Fruire dell'album non è stato semplice, a causa dell'immancabile disservizio delle poste italiane, capaci spesso e volentieri di rendere impossibile la vita dei poveri appassionati e di regalare pacchi perduti, raccomandate introvabili e risposte del servizio clienti di una comicità degna del miglior Bombolo. Bypassato questo inconveniente, l'incontro musicale è stato soddisfacente e difforme, in parte, da ciò che le mie orecchie si attendevano di udire.
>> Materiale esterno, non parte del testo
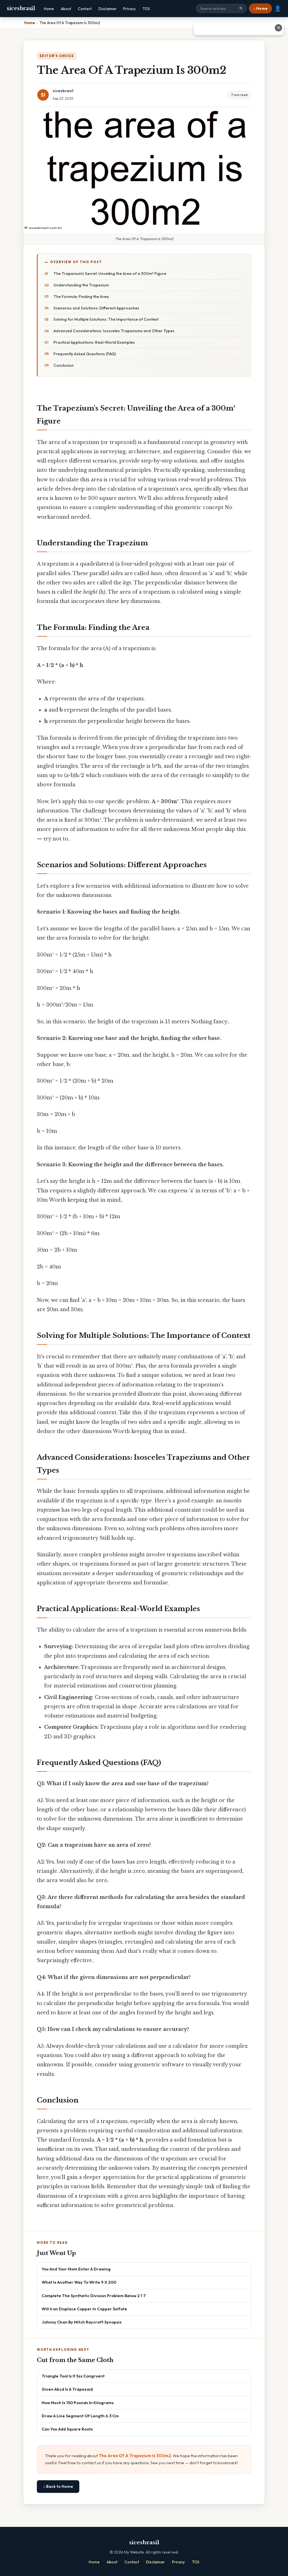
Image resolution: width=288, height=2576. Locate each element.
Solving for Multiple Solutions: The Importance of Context (105, 319)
Pur non essendoci dubbi sul fatto che la creatura in questione sia devota al panorama death metal, pare che le radici del suono che la sostengono, di matrice più scandinava, abbiano spostato la propria attenzione verso movenze meno contratte e criptiche, favorendo l'esplosione di melodie arpeggiate, dissonanze, riff ipnotici e un uso della voce non ancorato soltanto al growl, ma anche in versione pulita, bassa nella tonalità e dal tratto litanico. Un approccio che predilige una sorta di avanguardismo elementare e una visione atmosferica meno densa, più efficace della consolidata prestanza offerta dalle soluzioni di stampo primordiale e cariche di groove.

La durata contenuta del disco, che oltrepassa di pochi secondi la mezz'ora, aiuta nell'affrontarlo integralmente: alternando a quelle divagazioni in campo melodico e ambientale frangenti più diretti e spigolosi, le composizioni si mantengono vive e piacevoli, peccando per lo più di un'impostazione ritmica di tanto in tanto un po' troppo inquadrata.

In definitiva, "Aṇaṅku" è un buon lavoro — passato sotto le mani di Tommi Grönqvist (Desecresy ed ex Slugathor) in fase di produzione e per quelle di Patrick W. Engel (Hatespawn ed ex Impending Doom) per ciò che concerne il master — e rappresenta ciò che è l'odierno Nurmi. I suoi Serpent Ascending sono in evoluzione, spinti da una volontà alla quale non mancano le idee e che mi auguro vivamente non faccia trascorrere parecchio tempo per consegnarci un ulteriore atto discografico.